To correctly program the registers in the s_axilite interface, you must understand how the hardware ports operate with the default port protocols, or the custom protocols as described in S_AXILITE and Port-Level Protocols.

For example, to start the block operation the ap_start register must be set to 1. The device will then proceed and read any inputs grouped into the AXI4-Lite slave interface from the register in the interface. When the block completes operation, the ap_done, ap_idle and ap_ready registers will be set by the hardware output ports and the results for any output ports grouped into the AXI4-Lite slave interface read from the appropriate register.

The implementation of function argument c in the example highlights the importance of some understanding how the hardware ports operate. Function argument c is both read and written to, and is therefore implemented as separate input and output ports c_i and c_o, as explained in S_AXILITE Example.
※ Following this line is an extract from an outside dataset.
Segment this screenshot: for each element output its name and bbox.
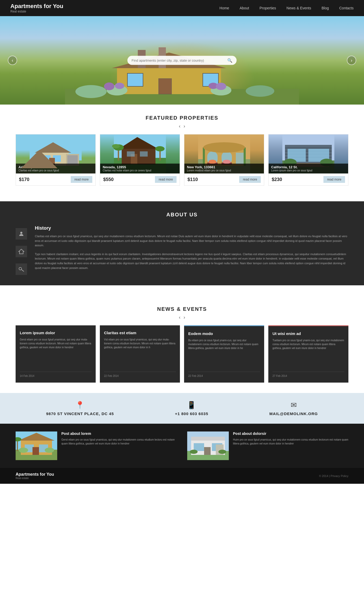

The first recommended flow for programing the s_axilite interface is for a one-time execution of the function:

  • Use the interrupt function standard API implementations provided in the C Driver Files to determine how you want the interrupt to operate.
  • Load the register values for the block input ports. In the above example this is performed using API functions XExample_Set_a, XExample_Set_b, and XExample_Set_c_i.
  • Set the ap_start bit to 1 using XExample_Start to start executing the function. This register is self-clearing as noted in the header file above. After one transaction, the block will suspend operation.
  • Allow the function to execute. Address any interrupts which are generated.
  • Read the output registers. In the above example this is performed using API functions XExample_Get_c_o_vld, to confirm the data is valid, and XExample_Get_c_o.
    Note: The registers in the s_axilite interface obey the same I/O protocol as the ports. In this case, the output valid is set to logic 1 to indicate if the data is valid.
  • Repeat for the next transaction.

The second recommended flow is for continuous execution of the block. In this mode, the input ports included in the AXI4-Lite interface should only be ports which perform configuration. The block will typically run much faster than a CPU. If the block must wait for inputs, the block will spend most of its time waiting:

  • Use the interrupt function to determine how you wish the interrupt to operate.
  • Load the register values for the block input ports. In the above example this is performed using API functions XExample_Set_a, XExample_Set_a and XExample_Set_c_i.
  • Set the auto-start function using API XExample_EnableAutoRestart.
  • Allow the function to execute. The individual port I/O protocols will synchronize the data being processed through the block.
  • Address any interrupts which are generated. The output registers could be accessed during this operation but the data may change often.
  • Use the API function XExample_DisableAutoRestart to prevent any more executions.
  • Read the output registers. In the above example this is performed using API functions XExample_Get_c_o and XExample_Set_c_o_vld.